A terrier-type dog attacks a guide dog. The footage is just horrendous and to think the guy didn't even make sure the blind woman was okay!


----------



## LoveForLizards (Apr 20, 2008)

Did he actually think beating the :censor: out of the dog was going to work? Or was this just normal behaviour for the dogs owner? Does anybody know what happened to the blind woman? and the guide dog?

ETA: just loaded the rest of the article! All boils down to idiots with dogs as per usual.


----------



## Rhi01 (Oct 23, 2009)

Does anyone know if the woman was okay? Was the dog okay too I know it needed emergency vet treatment but is it okay now?

That is horrible. I can't believe the man just left without checking and that poor guide dog. 
Its scum like that that makes me sick, gives me violent thoughts and makes me wonder what sort of society we live in.


----------



## Shell195 (May 31, 2007)

I do hope someone comes forward who knows him as the images are very clear. Its absolutely disgusting:censor:
I think he knew what would happen as when he puts the can(?) down the dog drops then when he goes towards it the dog bolted and jumped on the lab and he appears to be laughing:devil:


----------



## SilverSteno (Feb 12, 2006)

Shell195 said:


> I do hope someone comes forward who knows him as the images are very clear. Its absolutely disgusting:censor:
> I think he knew what would happen as when he puts the can(?) down the dog drops then when he goes towards it the dog bolted and jumped on the lab and he appears to be laughing:devil:


Probably more concerned about losing a drop of his beer than anything else...:devil: Why even let a dog like that off the lead though? It is senseless!


----------



## Esarosa (Jul 13, 2007)

That footage has just had me in tears, that poor dog & woman. Does anybody know what's happened since? It said the dog needed veterinary treatment but didn't say the outcome. I know first hand that dog bites can often break down due to the bacteria in the dogs mouth and they can need subsequent operations.

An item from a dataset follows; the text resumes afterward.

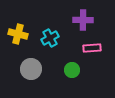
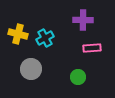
cyan cross: moved 5 px left
green circle: moved 6 px right, 7 px down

I hope that bastard is caught and prosecuted... the thing is the dog was off the lead but as soon as the owner clocked another dog in the underpass he lept towards the dog straight away, so it's not like he thought his dog was going to go over and be friendly so why the hell was it off leash/unmuzzled? 

I hope the woman and poor dog are okay


----------



## zon3k (Jun 7, 2009)

Shell195 said:


> I do hope someone comes forward who knows him as the images are very clear. Its absolutely disgusting:censor:
> *I think he knew what would happen as when he puts the can(?) down* the dog drops then when he goes towards it the dog bolted and jumped on the lab and he appears to be laughing:devil:


not defending him, but there was 2 minutes edited out between him putting it down and the dog bolting :whistling2: 
all i see is a stupid owner with a dog off his lead and a terrible accident, nothing premeditated here imo


----------



## LoveForLizards (Apr 20, 2008)

zon3k said:


> not defending him, but there was 2 minutes edited out between him putting it down and the dog bolting :whistling2:
> all i see is a stupid owner with a dog off his lead and a terrible accident, nothing premeditated here imo


But he lunges to grab the dog just as the dog is bolting. :whistling2:


----------



## SilverSteno (Feb 12, 2006)

zon3k said:


> not defending him, but there was 2 minutes edited out between him putting it down and the dog bolting :whistling2:
> all i see is a stupid owner with a dog off his lead and a terrible accident, nothing premeditated here imo


It was no accident. The owner was irresponsible and was asking for something to happen by not having his dog under proper control. Whether deliberate or not, his actions resulted in the attack that could have been avoided if he had half an ouce of sense.


----------



## Esarosa (Jul 13, 2007)

LoveForLizards said:


> But he lunges to grab the dog just as the dog is bolting. :whistling2:


Yep which was my point. I've never seen people react like that in the park when I've had my dog out unless their dogs were dog/people aggressive. Like the bitch who let her two dogs savage mine. And felt no remorse and told my other half 'next time get a dog that defends itself'. Ah so my bad for rearing a well socialised dog, my sincere apologies. People like her and the guy in this video make me sick.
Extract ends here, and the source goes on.